This long report, containing the history of the proposal and relevant documents http://blogs.liverpooldailypost.co.uk/dalestreetblues/WHS_dossier.pdf
given to the UNESCO inspectors, contains a lot of interesting stuff. Certainly it shows that Liverpool has not been unaware of the potential impact of this development on its UNESCO status and has put a lot of effort into considering the matter. In fact an air of injured innocence pervades those parts compiled by Liverpool council (some parts have been produced by others including Peel) – in particular the "unjust" way in which the 2011 World Heritage Committee made decisions on a report which Liverpool hadn't been given the chance to comment on and which it believes contains errors (see pp39).
So based on the OUV, UNESCO would need to clearly demonstrate how the development damages:
1.) innovative technologies and methods in dock construction and port management;
2.) an exceptional testimony to the development of maritime mercantile culture; and
3.) an outstanding example of a world mercantile port city, which represents the early development of global trading and cultural connections.
Yep, not much there about pretty buildings!
Relating to the question of how the development impacts the OUV the report contains details concerning separate "Heritage Impact Assessments"
carried out by "English Heritage" (summary only on page 99 see here for full report http://blogs.liverpooldailypost.co.uk/dalestreetblues/Liverpool%20Waters%20FINAL%20RE PORT.pdf
) Liverpool (page 88ff) and twice by Peel (carried out by a respected independent and named expert consultant) on differing proposals (page 90ff). The former is is the one which UNESCO has seized upon as "concluding that overall there will be a significantly damaging impact on OUV"
. Liverpool's case is that there are pros and cons but that, taken across all relevant factors, there are actually overall benefits to Liverpool's OUV from the development.
I think the most interesting aspect to me is the methodology used to try to establish whether/how/to what extent OUV is going to be impacted. The approach itself has obviously been "under development" recently since the papers state that the Peel assessment had used "a methodology similar to the one subsequently recommended by ICOMOS"
Some Forum members may be more knowledgable about this methodology that I but it seems to consist of assessing the impact the development may have on a large range of factors regarding fabric and setting for each of the assets in the site and assigning an impact value to each from minor to major positive and negative. The overall result is then assessed. I think we have all used similar techniques in our own jobs – there are statistical problems of course since one really needs also to "weight" the factors and the assets. My own view is that such methodologies need to be used carefully and not given "mathematical credibility"! One may try to impose scientific objectivity to these matters but often this just hides the subjective nature of the assessments!

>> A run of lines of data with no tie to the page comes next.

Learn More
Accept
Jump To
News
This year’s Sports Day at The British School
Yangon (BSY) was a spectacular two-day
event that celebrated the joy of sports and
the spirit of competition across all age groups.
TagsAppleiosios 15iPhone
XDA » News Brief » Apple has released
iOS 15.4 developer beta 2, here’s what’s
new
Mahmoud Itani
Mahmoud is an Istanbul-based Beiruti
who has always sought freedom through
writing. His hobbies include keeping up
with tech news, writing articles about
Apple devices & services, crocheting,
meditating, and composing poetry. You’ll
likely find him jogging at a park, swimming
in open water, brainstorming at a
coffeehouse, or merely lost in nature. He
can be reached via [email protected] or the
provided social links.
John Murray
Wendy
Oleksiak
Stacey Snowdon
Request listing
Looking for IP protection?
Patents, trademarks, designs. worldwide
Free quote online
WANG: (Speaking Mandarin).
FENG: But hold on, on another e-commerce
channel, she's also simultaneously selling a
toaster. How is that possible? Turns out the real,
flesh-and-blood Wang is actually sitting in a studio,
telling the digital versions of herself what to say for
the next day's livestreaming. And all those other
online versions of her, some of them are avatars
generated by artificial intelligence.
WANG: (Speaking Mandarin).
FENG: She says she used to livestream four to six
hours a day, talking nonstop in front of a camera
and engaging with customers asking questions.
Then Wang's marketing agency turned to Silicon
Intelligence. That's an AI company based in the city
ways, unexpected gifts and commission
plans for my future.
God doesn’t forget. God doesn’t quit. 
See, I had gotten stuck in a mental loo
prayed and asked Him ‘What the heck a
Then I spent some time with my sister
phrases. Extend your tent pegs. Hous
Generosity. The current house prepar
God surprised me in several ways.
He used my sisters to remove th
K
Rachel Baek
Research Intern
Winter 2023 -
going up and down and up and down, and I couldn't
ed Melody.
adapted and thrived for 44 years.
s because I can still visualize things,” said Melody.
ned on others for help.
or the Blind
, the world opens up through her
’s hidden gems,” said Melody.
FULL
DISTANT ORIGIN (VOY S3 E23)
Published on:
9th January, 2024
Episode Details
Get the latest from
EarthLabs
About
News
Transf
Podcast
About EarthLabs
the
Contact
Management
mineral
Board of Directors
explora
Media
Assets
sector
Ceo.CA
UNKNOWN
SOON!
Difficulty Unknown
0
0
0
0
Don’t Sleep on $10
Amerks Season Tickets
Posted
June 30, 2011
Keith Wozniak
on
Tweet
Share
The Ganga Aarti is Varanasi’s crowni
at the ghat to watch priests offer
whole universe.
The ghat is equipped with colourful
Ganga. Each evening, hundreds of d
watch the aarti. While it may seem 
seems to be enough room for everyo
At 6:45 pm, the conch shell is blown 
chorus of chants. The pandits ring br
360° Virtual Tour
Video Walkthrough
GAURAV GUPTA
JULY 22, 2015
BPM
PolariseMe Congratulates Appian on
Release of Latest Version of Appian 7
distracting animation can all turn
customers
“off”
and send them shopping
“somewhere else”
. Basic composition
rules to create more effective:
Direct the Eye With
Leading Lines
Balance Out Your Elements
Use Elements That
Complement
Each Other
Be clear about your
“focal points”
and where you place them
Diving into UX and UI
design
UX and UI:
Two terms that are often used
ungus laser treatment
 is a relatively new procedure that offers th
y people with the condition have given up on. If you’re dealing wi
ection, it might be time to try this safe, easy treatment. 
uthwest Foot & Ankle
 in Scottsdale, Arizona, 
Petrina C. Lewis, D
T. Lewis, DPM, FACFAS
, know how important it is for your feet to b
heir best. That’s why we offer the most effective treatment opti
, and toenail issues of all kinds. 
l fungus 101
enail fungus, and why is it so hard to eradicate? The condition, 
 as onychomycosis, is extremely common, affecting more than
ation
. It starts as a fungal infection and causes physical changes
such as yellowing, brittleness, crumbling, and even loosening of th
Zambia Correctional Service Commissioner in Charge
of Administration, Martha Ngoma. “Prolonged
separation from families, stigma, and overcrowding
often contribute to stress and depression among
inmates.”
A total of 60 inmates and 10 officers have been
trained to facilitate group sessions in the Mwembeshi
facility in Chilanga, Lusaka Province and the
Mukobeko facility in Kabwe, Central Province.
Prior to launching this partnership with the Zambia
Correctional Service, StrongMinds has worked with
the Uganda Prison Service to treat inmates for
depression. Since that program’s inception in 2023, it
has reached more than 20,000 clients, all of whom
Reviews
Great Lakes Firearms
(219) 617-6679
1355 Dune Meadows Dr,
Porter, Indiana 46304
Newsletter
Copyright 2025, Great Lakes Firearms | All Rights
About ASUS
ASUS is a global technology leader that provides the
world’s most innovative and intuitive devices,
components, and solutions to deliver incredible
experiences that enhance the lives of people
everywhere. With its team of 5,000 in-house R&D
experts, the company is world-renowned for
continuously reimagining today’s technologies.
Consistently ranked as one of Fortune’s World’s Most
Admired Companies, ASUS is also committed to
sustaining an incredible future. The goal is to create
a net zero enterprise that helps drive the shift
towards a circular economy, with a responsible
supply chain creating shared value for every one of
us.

The Dresden decision seemed to be based on the view that the Bridge "destroyed" the Dresden Elbe Valley's OUV. This is clearly nonsense – it may have negatively impacted it to some degree but had it reduced it below a level ( i.e its UV had become less than "Outstanding"!) at which it still justified WHS status? I personally think not. Is the ICOMOS/UNESCO view that NOTHING should be done which in any way negatively impacts the OUV as assessed at inscription – such an absolutist view would seem impossible to maintain. If not then how big a negative impact (allowing also for positive impacts in the equation) should be "allowed". I think there is a great deal of woolly thinking around these matters and UNESCO/ICOMOS hasn't really thought it all through – hence the anomolies we all know about and the sense of injustice felt by those sites which are "targeted" by UNESCO!